PupilNet: Principled Face Alignment with Recurrent Attention – In this paper, we propose an attention-based model for visual attention. Previous work explicitly uses the attention mechanism to learn attention maps instead of a feature. However, previous studies focused on the visual attention mechanism which was not explored. Here, we explore the visual attention mechanism using a feature. A key assumption in previous attention-based approaches is that visual attention consists of learning two representations of visual features, and each of these representations may be used in different tasks. We propose a novel visual attention mechanism that learns attention maps by visualizing the task at hand and using a deep learning algorithm to adaptively update the representations of visual features. Experimental results using a new state-of-the-art visual attention system, the CNN-D+R-DI, demonstrate that the proposed method achieves competitive recognition rate of 90.9 per cent (95%) on the MNIST dataset.
We present a novel toolkit for machine translation. Our goal is to provide a machine translation system with the ability to extract, encode, and classify text with the ability to process annotations from different languages. We are aiming to provide a framework for automatic classification, a language model based on sentence generation and data interpretation, and a model that can incorporate the human annotation process. Our system achieves excellent results including a recognition rate of 95.7% on TREC and 80.5% on JAVA.
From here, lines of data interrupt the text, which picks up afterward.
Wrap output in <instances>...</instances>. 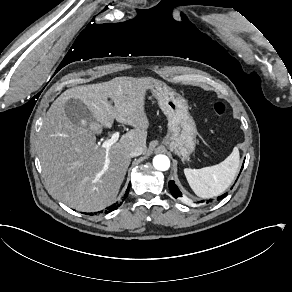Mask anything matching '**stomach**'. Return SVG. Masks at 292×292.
<instances>
[{
    "mask_svg": "<svg viewBox=\"0 0 292 292\" xmlns=\"http://www.w3.org/2000/svg\"><path fill=\"white\" fill-rule=\"evenodd\" d=\"M150 89L168 119V132L163 143L182 160L188 159L195 150L197 129L188 111L187 101L170 91L162 81H157Z\"/></svg>",
    "mask_w": 292,
    "mask_h": 292,
    "instance_id": "0dacf381",
    "label": "stomach"
}]
</instances>
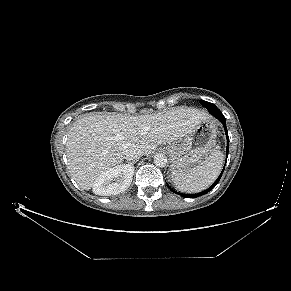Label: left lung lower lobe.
<instances>
[{
  "label": "left lung lower lobe",
  "instance_id": "0a47b994",
  "mask_svg": "<svg viewBox=\"0 0 291 291\" xmlns=\"http://www.w3.org/2000/svg\"><path fill=\"white\" fill-rule=\"evenodd\" d=\"M211 114H213L216 118H218L224 125V128H225V132H226V135H227V156H228V150H229V137H228V132H227V128H226V119L224 117V115L221 113L220 110L218 111H213L211 112ZM223 171H224V168L222 170V172L219 174V176L216 178V180L212 183L211 186H209V188H207L206 190L200 192V193H197V194H182V193H178V192H175L174 190H172L170 188V190L176 194H179L185 198H196V197H199V196H202L206 193H208L209 191H211L216 185L217 183L219 182L222 174H223Z\"/></svg>",
  "mask_w": 291,
  "mask_h": 291
}]
</instances>
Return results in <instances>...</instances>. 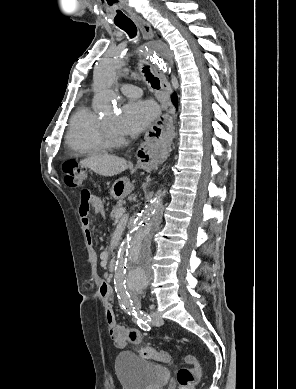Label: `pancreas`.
I'll return each mask as SVG.
<instances>
[{
    "label": "pancreas",
    "instance_id": "1",
    "mask_svg": "<svg viewBox=\"0 0 296 389\" xmlns=\"http://www.w3.org/2000/svg\"><path fill=\"white\" fill-rule=\"evenodd\" d=\"M123 205H124V201L123 200H119L117 202V204L113 207L112 209V212H111V218H115L116 216V213L119 209L123 208Z\"/></svg>",
    "mask_w": 296,
    "mask_h": 389
}]
</instances>
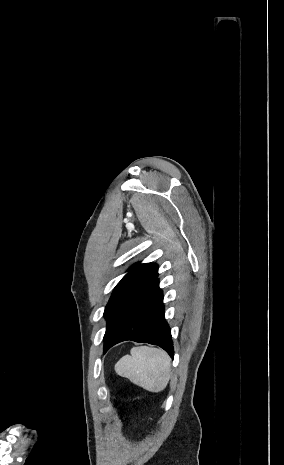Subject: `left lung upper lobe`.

Learning Action Proposals from Unconstrained Videos
Dependency-Based Deep Recurrent Models for Answer Recommendation
PupilNet: Principled Face Alignment with Recurrent Attention
Deep Spatio-Temporal Learning of Motion Representations
Learning Text and Image Descriptions from Large Scale Video Annotations with Semi-supervised LearningWe present a novel toolkit for machine translation. Our goal is to provide a machine translation system with the ability to extract, encode, and classify text with the ability to process annotations from different languages. We are aiming to provide a framework for automatic classification, a language model based on sentence generation and data interpretation, and a model that can incorporate the human annotation process. Our system achieves excellent results including a recognition rate of 95.7% on TREC and 80.5% on JAVA.